**WHAT NEEDS TO BE DONE:**
All lines with the word "Size" must be pulled from the entries below.

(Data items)
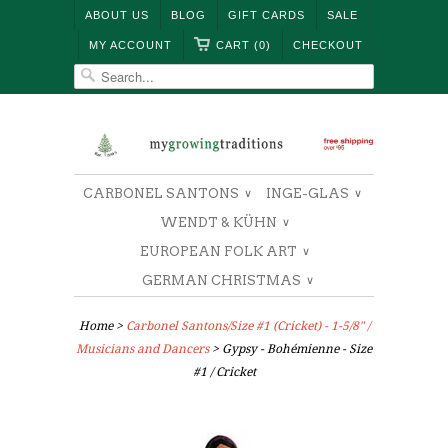
ABOUT US
BLOG
GIFT CARDS
SALE
MY ACCOUNT
CART (0)
CHECKOUT
CARBONEL SANTONS
INGE-GLAS
∨
∨
WENDT & KÜHN
∨
EUROPEAN FOLK ART
∨
GERMAN CHRISTMAS
∨
Home
>
Carbonel Santons/Size #1 (Cricket) - 1-5/8" /
Musicians and Dancers
> Gypsy - Bohémienne - Size
#1 / Cricket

**ANSWER AREA:**
Carbonel Santons/Size #1 (Cricket) - 1-5/8" /
> Gypsy - Bohémienne - Size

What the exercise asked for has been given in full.